Gleeson is a perfect choice to play this rogue, unconventional and racist cop. You can’t help but laugh at Sergeant Boyle’s exploits with drug dealers and weekends off accompanied by prostitutes (yes, plural). Needless to say, Sergeant Boyle is not your average crimefighter. Joining Boyle is American FBI agent Everett (Don Cheadle). Everett is calm and cool, the only “normal” investigator on the task force.
“The Guard” is a very black comedy, and you have to be able to laugh at dead bodies and tolerate Gleeson’s blistering expletives to enjoy it. The movie is relatively short, wrapping up at about 90 minutes. The middle section lags a bit, but the beginning and ending are the best. The movie keeps the viewer off guard: were they really arguing about philosophers? Was he really wearing a Hugh Heffner bathrobe? Are they trying to be like a western movie or “Lethal Weapon?”

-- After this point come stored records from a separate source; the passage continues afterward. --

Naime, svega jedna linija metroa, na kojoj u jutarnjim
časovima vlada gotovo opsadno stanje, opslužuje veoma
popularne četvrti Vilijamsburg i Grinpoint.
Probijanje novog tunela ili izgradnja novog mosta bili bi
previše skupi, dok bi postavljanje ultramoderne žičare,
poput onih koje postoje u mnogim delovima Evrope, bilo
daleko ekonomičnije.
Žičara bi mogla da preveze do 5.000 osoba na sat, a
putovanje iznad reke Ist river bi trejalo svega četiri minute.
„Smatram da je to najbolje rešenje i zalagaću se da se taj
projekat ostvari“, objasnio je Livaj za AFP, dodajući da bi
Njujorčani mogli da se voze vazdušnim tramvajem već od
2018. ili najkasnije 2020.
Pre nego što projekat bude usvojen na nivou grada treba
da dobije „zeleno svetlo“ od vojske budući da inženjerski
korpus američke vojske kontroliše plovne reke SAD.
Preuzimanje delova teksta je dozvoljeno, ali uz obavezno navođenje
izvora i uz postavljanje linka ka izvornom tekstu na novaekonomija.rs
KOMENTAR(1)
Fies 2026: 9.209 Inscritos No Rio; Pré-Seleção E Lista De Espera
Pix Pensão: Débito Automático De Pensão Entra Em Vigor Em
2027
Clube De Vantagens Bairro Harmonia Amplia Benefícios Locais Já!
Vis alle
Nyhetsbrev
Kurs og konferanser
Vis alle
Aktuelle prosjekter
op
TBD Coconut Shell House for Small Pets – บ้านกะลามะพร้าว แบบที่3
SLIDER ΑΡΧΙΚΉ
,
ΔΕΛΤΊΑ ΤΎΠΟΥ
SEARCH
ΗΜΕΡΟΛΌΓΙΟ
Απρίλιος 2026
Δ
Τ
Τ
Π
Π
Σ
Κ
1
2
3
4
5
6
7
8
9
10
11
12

The cast of “The Guard” is full of big-time foreign actors, making “The Guard” the “Ocean’s Eleven” of foreign films. “The Guard” will take some effort to find but is well worth the search. Sadly, I cannot give some of my favorite quotes due to the language of the film. But you can choose for yourself: is Sergeant Boyle “f-ing dumb or f-ing brilliant?”